Le talon d'Achille du système social Mais restons dans le social, puisque c'est la lubie du moment. Il est incontestable que des manquements sont à déplorer dans ce champ depuis des décennies. Il est clair que nous avons besoin de plus de recrutements, de plus de fonds à consacrer à l'éducation, à la santé, aux prestations sociales, à l'infrastructure de base et autres. C'est là une partie du combat que sont en train de mener les jeunes médecins en Tunisie sous la houlette de leur organisation. Dans le dernier développement de la crise entre gouvernement et jeunes médecins, ces derniers ont décrété une grève de cinq jours à partir du 12 juin. Quand on sait que ce sont ces jeunes médecins qui portent les hôpitaux tunisiens à bout de bras, on peut entrevoir les conséquences d'une telle grève. Les jeunes médecins réclament une amélioration des conditions matérielles par l'augmentation des primes de résidence et de stage, jugées largement insuffisantes. Ils veulent également régulariser les arriérés liés aux gardes hospitalières et en revoir les montants à la hausse. Les jeunes médecins l'ont dit avant que ça ne devienne un élément de langage officiel : ils sont victimes d'une forme d'esclavagisme. Et pourtant, malgré la légitimité des revendications, le soutien de tous les corps médicaux et l'intérêt social évident, le ministère de la Santé continue à faire la sourde oreille. Hormis l'expression de la compréhension et éventuellement d'un soutien moral, il n'y a rien qui ait été décidé en faveur des jeunes médecins, malgré les discours grandiloquents autour du rôle social de l'Etat, de l'égalité d'accès aux soins et autres slogans. Ce sera difficile de faire tourner cela sans jeunes médecins, sans ceux qui plongent les bras tous les jours dans le cambouis de la santé publique. Le social serait-il à géométrie variable ? Ou recruter des gardiens et des jardiniers est-il plus urgent que faire en sorte que les hôpitaux fonctionnent ?

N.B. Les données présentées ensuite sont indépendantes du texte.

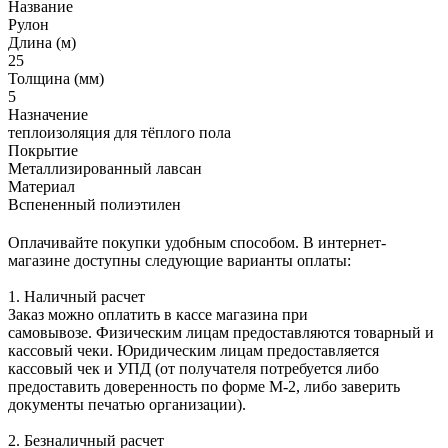
Название
Рулон
Длина (м)
25
Толщина (мм)
5
Назначение
теплоизоляция для тёплого пола
Покрытие
Металлизированный лавсан
Материал
Вспененный полиэтилен
Оплачивайте покупки удобным способом. В интернет-
магазине доступны следующие варианты оплаты:
1. Наличный расчет
Заказ можно оплатить в кассе магазина при
самовывозе. Физическим лицам предоставляются товарный и
кассовый чеки. Юридическим лицам предоставляется
кассовый чек и УПД (от получателя потребуется либо
предоставить доверенность по форме М-2, либо заверить
документы печатью организации).
2. Безналичный расчет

Le rôle social à géométrie variable Les jeunes médecins, et même les plus vieux, souhaitent travailler dans des conditions dignes et percevoir une rémunération qui corresponde à l'effort qu'ils fournissent. Ils sont tout à fait conscients des limites de l'Etat tunisien mais, dans le même temps, on ne peut pas continuer à payer une heure de garde entre un et trois dinars. D'autant plus que l'argent n'est pas un problème, vu que l'Etat recrute à tout va. Les médecins ne sont peut-être pas aussi « vendeurs » en termes politiques que les autres catégories. Il est clair que, même si leurs revendications sont satisfaites, les médecins n'iront pas sous l'horloge de l'avenue Habib Bourguiba pour danser au son du Tabbal et de la Zokra. Parler de rôle social de l'Etat en ignorant les jeunes médecins et leurs revendications n'aurait pas de sens. Trouver de l'argent pour recruter des milliers de personnes et refuser aux jeunes médecins l'amélioration de leur situation, notamment matérielle, les poussera, encore plus, à quitter le pays.